Au cours de son histoire millénaire, l’université a traversé de nombreuses crises. L’université d’Ancien Régime disparut avec les guerres révolutionnaires de la fin du 18e siècle. Elle laissa place à l’université de Humboldt, qui alliait recherche et enseignement pour former les étudiants sur la base de connaissances actualisées et ouvertes sur un monde en mutation. Si la Révolution industrielle fut portée par le développement technologique au sein des entreprises, rien n’aurait été possible sans les progrès dans les sciences fondamentales. L’université humboldtienne s’adapta aux changements majeurs du 20e siècle, non sans parfois vaciller et douter (notamment lors des contestations sociales des années 1960) : l’accroissement continu du nombre d’étudiants, la prise en main par l’État des grandes axes de recherche, et la tertiarisation de l’économie et les besoins en diplômés.
À partir de années 1960, une nouvelle petite musique commença à se faire entendre : la croissance économique est le fruit du développement technologique. Cette petite musique resta longtemps inaudible, mais elle imprégna les esprits. Plusieurs processus ont concouru à la transformer en pensée dominante : globalisation et ouverture des marchés, informatisation, désarroi des politiciens face à une croissance économique en berne depuis les chocs pétroliers, « désenchantement du monde » et triomphe de la technologie, construction de l’Union Européenne.

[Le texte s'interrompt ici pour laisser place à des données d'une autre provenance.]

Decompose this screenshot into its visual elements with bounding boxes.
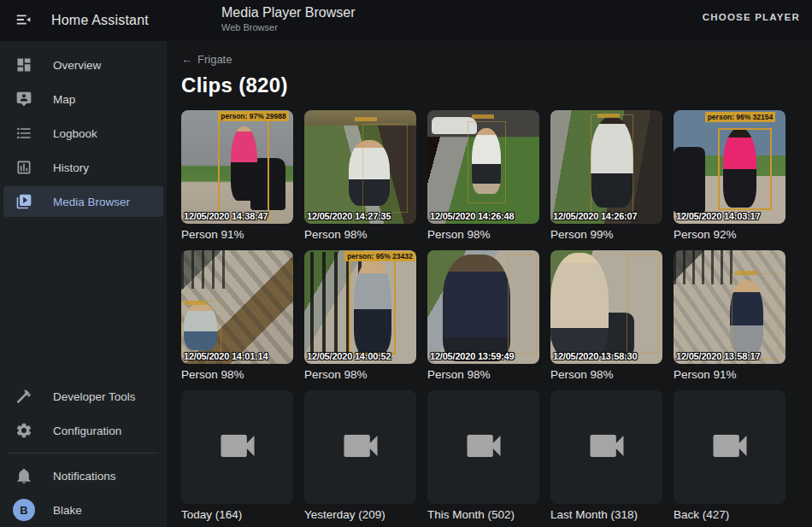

À coups de réformes plus ou moins brutales, les universités européennes ont changé de modèle, s’inspirant largement du modèle américain des universités technologiques. Même les sciences humaines furent bouleversées avec l’émergence d’un mouvement (dit postmoderne) de remise en question des fondements de la science occidentale (vérité, objectivité, réalité). La nouvelle université a émergé à la fin des années 1990, construite sur la promesse d’un retour de la croissance. Vingt-cinq années plus tard, le bilan est mitigé. Des sommes colossales ont été investies par les gouvernements, sans que la situation économique ne s’améliore. La mercantilisation de l’université a maintenu sous le boisseau les grands problèmes (comme la crise climatique ou le type de société que l’on souhaite développer). Il est indéniable que la nouvelle université sert des intérêts puissants, au premier rang desquels ceux mêmes de son imposante bureaucratie. La question est de savoir s’il faut continuer à financer un tel modèle qui a tourné le dos à ses missions originelles.